Au nord de l’Éthiopie, dans la région de l’Amhara, une région durement éprouvée par les crises humanitaires, l’OMS, en collaboration avec l’Institut éthiopien de santé publique, a formé 30 prestataires de santé issus de 13 établissements situés dans des districts touchés par les conflits, sur les lignes directrices relatives aux interventions d’auto-prise en charge.
Par la suite, neuf de ces établissements ont dispensé des sessions d’orientation sur site à leur personnel, ce qui a permis de sensibiliser plus de 100 femmes et adolescentes à la gestion autonome de leur santé sexuelle et reproductive, notamment la planification familiale, les soins prénatals, la reconnaissance des signes d’alerte pendant la grossesse, la nutrition et l’accès à l’avortement sécurisé.
Le centre de santé de Gish Abay a formé 120 adolescentes à l’utilisation correcte du préservatif et a dispensé des soins d’avortement sécurisé à 35 d’entre elles. De son côté, le centre de santé de Tilili a élargi la portée des services d’auto-prise en charge pour y inclure l’auto-dépistage du VIH, l’auto-examen des seins, le test de grossesse à usage personnel, ainsi que la mise à disposition de préservatifs et de contraceptifs d’urgence.
« Ces interventions ont eu un impact positif considérable sur les communautés et contribuent à réduire les décès maternels et périnatals évitables. Elles nous permettent de mieux répondre aux besoins des mères, des nouveau-nés, des enfants et des adolescents les plus vulnérables », a ajouté Daniel Nadew.

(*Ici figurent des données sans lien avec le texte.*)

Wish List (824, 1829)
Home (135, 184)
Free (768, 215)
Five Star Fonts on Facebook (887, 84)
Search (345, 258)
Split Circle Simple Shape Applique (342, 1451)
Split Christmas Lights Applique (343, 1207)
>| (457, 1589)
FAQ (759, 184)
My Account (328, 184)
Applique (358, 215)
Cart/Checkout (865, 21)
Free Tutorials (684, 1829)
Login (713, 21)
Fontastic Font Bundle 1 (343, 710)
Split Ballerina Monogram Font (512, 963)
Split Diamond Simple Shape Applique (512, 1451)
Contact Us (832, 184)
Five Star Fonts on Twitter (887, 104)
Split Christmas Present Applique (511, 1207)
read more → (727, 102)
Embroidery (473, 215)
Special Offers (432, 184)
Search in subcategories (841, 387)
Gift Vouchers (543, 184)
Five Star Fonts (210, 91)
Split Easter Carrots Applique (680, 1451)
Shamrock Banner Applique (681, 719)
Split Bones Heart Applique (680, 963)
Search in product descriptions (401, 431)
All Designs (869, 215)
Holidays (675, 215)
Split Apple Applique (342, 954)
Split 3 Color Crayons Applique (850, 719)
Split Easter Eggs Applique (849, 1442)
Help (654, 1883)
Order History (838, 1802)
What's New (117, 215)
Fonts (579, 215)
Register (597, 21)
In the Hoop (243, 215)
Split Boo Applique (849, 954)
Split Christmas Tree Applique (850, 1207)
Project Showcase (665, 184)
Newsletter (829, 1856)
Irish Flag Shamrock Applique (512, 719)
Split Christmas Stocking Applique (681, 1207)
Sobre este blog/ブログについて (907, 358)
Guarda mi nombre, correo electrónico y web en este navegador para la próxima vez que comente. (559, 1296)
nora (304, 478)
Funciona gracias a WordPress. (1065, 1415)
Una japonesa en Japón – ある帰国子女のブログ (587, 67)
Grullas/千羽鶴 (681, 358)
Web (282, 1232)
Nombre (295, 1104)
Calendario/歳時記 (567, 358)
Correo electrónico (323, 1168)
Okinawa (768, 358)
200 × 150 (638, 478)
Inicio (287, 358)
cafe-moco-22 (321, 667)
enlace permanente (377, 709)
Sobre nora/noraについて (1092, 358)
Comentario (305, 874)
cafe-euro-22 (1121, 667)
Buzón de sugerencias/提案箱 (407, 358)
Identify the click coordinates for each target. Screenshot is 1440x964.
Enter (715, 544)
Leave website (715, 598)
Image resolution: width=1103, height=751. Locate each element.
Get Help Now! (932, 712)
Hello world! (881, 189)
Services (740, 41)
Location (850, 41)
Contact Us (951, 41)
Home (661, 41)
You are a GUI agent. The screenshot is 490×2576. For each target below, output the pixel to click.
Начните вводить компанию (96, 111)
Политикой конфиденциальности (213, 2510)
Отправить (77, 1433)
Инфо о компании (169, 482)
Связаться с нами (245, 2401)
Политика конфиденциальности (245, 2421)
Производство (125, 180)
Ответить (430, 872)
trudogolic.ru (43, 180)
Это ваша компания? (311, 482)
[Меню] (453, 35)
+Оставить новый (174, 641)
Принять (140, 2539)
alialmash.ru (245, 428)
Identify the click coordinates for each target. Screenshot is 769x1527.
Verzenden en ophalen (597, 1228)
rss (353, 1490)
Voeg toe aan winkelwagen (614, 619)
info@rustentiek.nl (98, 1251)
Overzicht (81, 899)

Selon le Dr Owen Kaluwa, Représentant de l’OMS en Éthiopie, « l’engagement de l’Éthiopie en faveur de l’auto-prise en charge permet aux individus, en particulier aux femmes et adolescentes, de prendre leur santé en main, leur offrant ainsi davantage de liberté, de confort et de bénéfices économiques. L’OMS est fière de soutenir cette dynamique qui contribue à améliorer les résultats sanitaires en facilitant l’accès à des services essentiels, notamment dans les zones affectées par des conflits ».